Red flag! Set up the kitty-cam when you're not home!!! hahahaha >


----------



## Old Dog 59 (Nov 11, 2018)

For the most part He leaves the tank alone. He does come up and peer in, but then turns around, and goes back to find a lap to curl up on. Ben comes up and looks at him flairs and goes back to whatever he was doing before. He knows he's safe from attack because the canopy will not allow a certain kitty cat to put his paws in. But we do keep an eye on him.


----------



## bluesamphire (Nov 20, 2018)

:grin2:Is the canopy strong enough to support the full weight of Jack, when he eventually jumps up on it? Cos it is just a matter of time... :grin2:


----------



## Old Dog 59 (Nov 11, 2018)

So far it has been but With the help of the packing tape swabs around the tank on any surface he could get to to jump up (cats don't like being stuck to a surface ) I think I have it covered really well. it was only about 3 days he showed any interest, and the interest he shows now is only to tick me off when I'm sitting at my desk and he wants attention. He is a very loving cat that likes to show his affection by snuggling and patting your face with his paw and then there is the part of him laying on your lap.
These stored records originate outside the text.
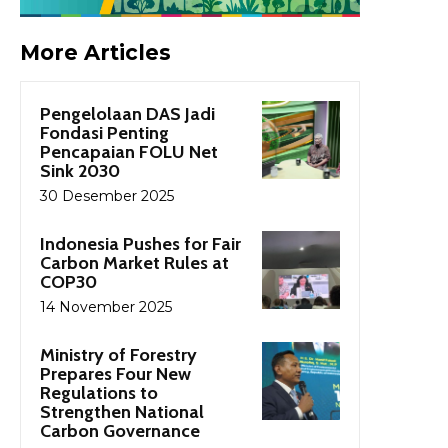
More Articles
Pengelolaan DAS Jadi
Fondasi Penting
Pencapaian FOLU Net
Sink 2030
30 Desember 2025
Indonesia Pushes for Fair
Carbon Market Rules at
COP30
14 November 2025
Ministry of Forestry
Prepares Four New
Regulations to
Strengthen National
Carbon Governance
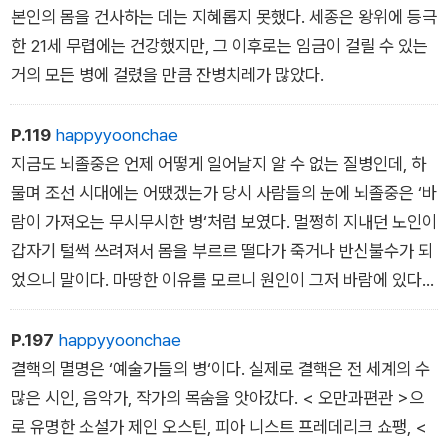
본인의 몸을 건사하는 데는 지혜롭지 못했다. 세종은 왕위에 등극
한 21세 무렵에는 건강했지만, 그 이후로는 임금이 걸릴 수 있는
거의 모든 병에 걸렸을 만큼 잔병치레가 많았다.
P.119
happyyoonchae
지금도 뇌졸중은 언제 어떻게 일어날지 알 수 없는 질병인데, 하
물며 조선 시대에는 어땠겠는가 당시 사람들의 눈에 뇌졸중은 ‘바
람이 가져오는 무시무시한 병‘처럼 보였다. 멀쩡히 지내던 노인이
갑자기 털썩 쓰려져서 몸을 부르르 떨다가 죽거나 반신불수가 되
었으니 말이다. 마땅한 이유를 모르니 원인이 그저 바람에 있다고
생각할 만하다. 그래서 사람들은 뇌졸중을 중풍이라고 불렀다.
P.197
happyyoonchae
결핵의 멸명은 ‘예술가들의 병‘이다. 실제로 결핵은 전 세계의 수
많은 시인, 음악가, 작가의 목숨을 앗아갔다. < 오만과편관 >으
로 유명한 소설가 제인 오스틴, 피아 니스트 프레데리크 쇼팽, <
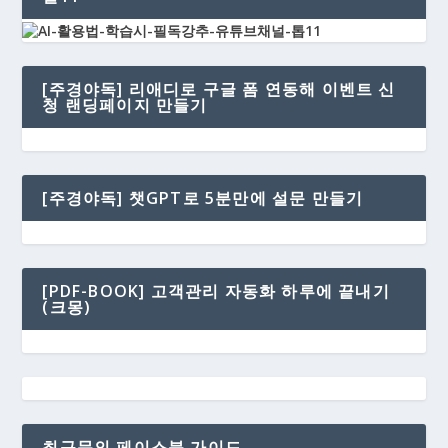
[주경야독] 리애디로 구글 폼 연동해 이벤트 신
청 랜딩페이지 만들기
[주경야독] 챗GPT로 5분만에 설문 만들기
[PDF-BOOK] 고객관리 자동화 하루에 끝내기
(크몽)
최규문의 페이스북 가이드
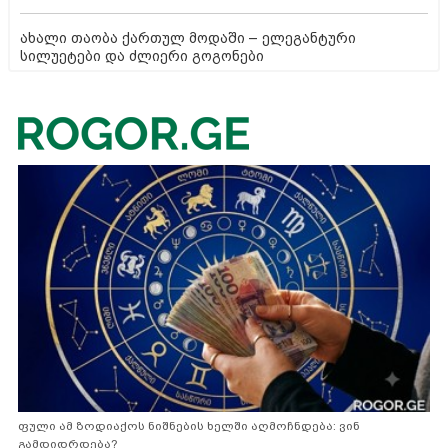
ახალი თაობა ქართულ მოდაში – ელეგანტური
სილუეტები და ძლიერი გოგონები
ფული ამ ზოდიაქოს ნიშნების ხელში აღმოჩნდება: ვინ
გამდიდრდება?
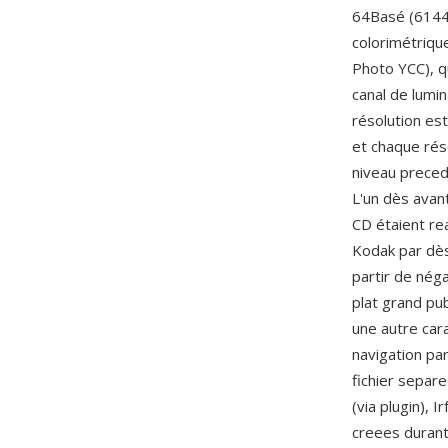
64Basé (6144x
colorimétriqu
Photo YCC), q
canal de lumi
résolution es
et chaque rés
niveau precede
L'un dès avan
CD étaient re
Kodak par dès
partir de nég
plat grand pub
une autre cara
navigation pa
fichier separe
(via plugin), 
creees durant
We love his attention.


----------



## Old Dog 59 (Nov 11, 2018)

bluesamphire said:


> :grin2:Is the canopy strong enough to support the full weight of Jack, when he eventually jumps up on it? Cos it is just a matter of time... :grin2:


I found out the other day the canopy is strong enough to support Jack. I saw him (to late to stop him) jump up on my desk chair jump on top of the canopy and up to the top of the dry sink. Before I had the tank next to my desk he would jump to the dry sink and lay on top of it for hours and bat at anyone walking by (just letting you know he is there). He has done this twice now so I guess I"m going to have to put the tape rolls back up all around the tank and the shelf he jumps to to get on top of the dry sink. ( he hates the tape. It looks ugly but it does serve in keeping him down from there.) Nothing like the site of a cat stuck to the furniture. The look on his face is just so priceless. (confusion, and trying to get his feet unstuck, or if he sits down while trying to figure out his next move. It is so funny.)


----------



## bluesamphire (Nov 20, 2018)

Haha!
Nowt so curious as a cat...


----------



## Old Dog 59 (Nov 11, 2018)

He keeps it up curiosity will get the better of him or I will. LOL He tried it again today and looked so funny with his fanny stuck to the book shelf. ( he was just sitting there looking at me as if to say, I stuck now what.) He looked so confused. (this wasn't here a little while ago.) So you really don't want me up here??.


----------